На стоге сена ночью южной

Лицом ко тверди я лежал…

А. Фет
Я к стогу сена подошел. Он с виду ласковым казался. Я боком встал, плечом повел, Так он кололся и кусался. Он горько пахнул и дышал, Весь колыхался и дымился. Не знаю, как на нем лежал Тяжелый Фет? Не шевелился? Ползли какие-то жучки По рукавам и отворотам, И запотевшие очки Покрылись шелковым налетом. Я гладил пыль, ласкал труху, Я порывался в жизнь иную, Но бога не было вверху, Чтоб оправдать тщету земную. И голый ужас, без одежд, Сдавив, лишил меня движений. Я падал в пропасть без надежд, Без звезд и тайных утешений. Ополоумев, облака Летели, серые от страха. Чесалась потная рука, Блестела мокрая рубаха. И в целом стоге под рукой, Хоть всей спиной к нему прижаться, Соломки не было такой, Чтоб, ухватившись, задержаться!

Еще чего, гитара!..

Еще чего, гитара! Засученный рукав. Любезная отрава. Засунь ее за шкаф. Пускай на ней играет Григорьев по ночам, Как это подобает Разгульным москвичам. А мы стиху сухому Привержены с тобой. И с честью по-другому Справляемся с бедой. Дымок от папиросы Да ветреный канал, Чтоб злые наши слезы Никто не увидал.

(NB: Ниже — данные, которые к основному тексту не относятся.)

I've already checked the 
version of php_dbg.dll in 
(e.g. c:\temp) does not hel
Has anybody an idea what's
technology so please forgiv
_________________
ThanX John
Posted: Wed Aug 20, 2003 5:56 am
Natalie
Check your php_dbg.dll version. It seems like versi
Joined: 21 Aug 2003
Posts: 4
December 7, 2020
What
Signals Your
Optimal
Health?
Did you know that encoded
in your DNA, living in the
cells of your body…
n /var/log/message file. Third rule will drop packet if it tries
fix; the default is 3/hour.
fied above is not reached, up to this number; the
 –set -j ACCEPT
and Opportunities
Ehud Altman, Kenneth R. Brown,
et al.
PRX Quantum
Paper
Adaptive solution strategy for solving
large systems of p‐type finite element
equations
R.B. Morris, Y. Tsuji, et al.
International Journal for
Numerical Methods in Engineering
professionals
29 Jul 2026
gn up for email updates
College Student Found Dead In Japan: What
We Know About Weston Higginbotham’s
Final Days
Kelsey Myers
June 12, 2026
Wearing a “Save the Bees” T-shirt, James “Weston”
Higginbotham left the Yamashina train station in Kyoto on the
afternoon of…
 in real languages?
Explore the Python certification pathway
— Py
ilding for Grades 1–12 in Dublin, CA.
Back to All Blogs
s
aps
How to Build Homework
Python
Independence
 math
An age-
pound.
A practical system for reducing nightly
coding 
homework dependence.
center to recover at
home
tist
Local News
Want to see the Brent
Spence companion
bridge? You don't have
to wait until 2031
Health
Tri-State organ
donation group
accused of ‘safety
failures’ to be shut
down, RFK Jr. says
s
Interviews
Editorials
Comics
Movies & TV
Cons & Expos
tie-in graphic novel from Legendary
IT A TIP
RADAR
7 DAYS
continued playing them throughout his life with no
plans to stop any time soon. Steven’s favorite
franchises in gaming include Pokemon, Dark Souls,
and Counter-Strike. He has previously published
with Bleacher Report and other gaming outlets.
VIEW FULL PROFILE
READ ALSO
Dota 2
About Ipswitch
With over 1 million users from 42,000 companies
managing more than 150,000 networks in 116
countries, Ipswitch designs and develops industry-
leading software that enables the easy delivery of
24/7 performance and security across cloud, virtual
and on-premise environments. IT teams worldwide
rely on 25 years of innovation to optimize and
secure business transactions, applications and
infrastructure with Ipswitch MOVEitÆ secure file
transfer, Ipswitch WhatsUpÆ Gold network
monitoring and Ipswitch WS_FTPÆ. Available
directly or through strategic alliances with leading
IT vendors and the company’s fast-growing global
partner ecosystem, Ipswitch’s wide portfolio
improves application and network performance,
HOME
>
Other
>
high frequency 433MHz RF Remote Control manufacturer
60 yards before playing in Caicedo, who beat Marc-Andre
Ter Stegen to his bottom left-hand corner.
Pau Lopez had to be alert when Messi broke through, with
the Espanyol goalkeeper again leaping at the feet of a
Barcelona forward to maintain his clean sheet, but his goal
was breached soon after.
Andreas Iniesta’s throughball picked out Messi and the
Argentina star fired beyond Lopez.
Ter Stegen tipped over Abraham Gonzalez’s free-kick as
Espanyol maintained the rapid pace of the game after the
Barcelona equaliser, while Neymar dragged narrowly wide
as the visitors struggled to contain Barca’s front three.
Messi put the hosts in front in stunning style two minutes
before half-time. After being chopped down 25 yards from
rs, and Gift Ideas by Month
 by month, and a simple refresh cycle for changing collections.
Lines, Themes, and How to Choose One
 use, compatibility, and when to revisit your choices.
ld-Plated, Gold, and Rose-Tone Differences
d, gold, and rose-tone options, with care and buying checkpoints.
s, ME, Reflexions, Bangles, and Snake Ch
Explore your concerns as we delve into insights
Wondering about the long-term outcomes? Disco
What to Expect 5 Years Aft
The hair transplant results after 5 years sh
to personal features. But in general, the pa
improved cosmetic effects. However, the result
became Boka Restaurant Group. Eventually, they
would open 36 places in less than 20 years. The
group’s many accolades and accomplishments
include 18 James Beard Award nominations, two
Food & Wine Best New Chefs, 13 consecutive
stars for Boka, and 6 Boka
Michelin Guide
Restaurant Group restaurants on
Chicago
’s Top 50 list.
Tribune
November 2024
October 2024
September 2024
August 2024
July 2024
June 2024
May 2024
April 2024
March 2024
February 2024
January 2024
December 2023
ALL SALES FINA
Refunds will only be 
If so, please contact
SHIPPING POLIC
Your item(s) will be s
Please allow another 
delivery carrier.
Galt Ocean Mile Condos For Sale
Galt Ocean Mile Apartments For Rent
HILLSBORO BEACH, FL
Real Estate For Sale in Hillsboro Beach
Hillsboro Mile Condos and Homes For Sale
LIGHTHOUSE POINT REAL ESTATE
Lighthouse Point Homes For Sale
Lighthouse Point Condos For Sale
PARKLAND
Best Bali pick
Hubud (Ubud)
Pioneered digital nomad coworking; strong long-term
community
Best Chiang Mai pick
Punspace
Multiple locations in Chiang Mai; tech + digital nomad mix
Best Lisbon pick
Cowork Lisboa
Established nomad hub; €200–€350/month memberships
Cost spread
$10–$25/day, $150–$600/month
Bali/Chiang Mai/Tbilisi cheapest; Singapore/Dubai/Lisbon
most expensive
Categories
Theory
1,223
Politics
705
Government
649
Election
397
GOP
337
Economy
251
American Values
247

Жизнь чужую прожив до конца…

Жизнь чужую прожив до конца, Умерев в девятнадцатом веке, Смертный пот вытирая с лица, Вижу мельницы, избы, телеги. Биографии тем и сильны, Что обнять позволяют за сутки Двух любовниц, двух жен, две войны И великую мысль в промежутке. Пригождайся нам, опыт чужой, Свет вечерний за полостью пыльной, Тишина, пять-шесть строф за душой И кусты по дороге из Вильны. Даже беды великих людей Дарят нас прибавлением жизни, Звездным небом, рысцой лошадей И вином, при его дешевизне.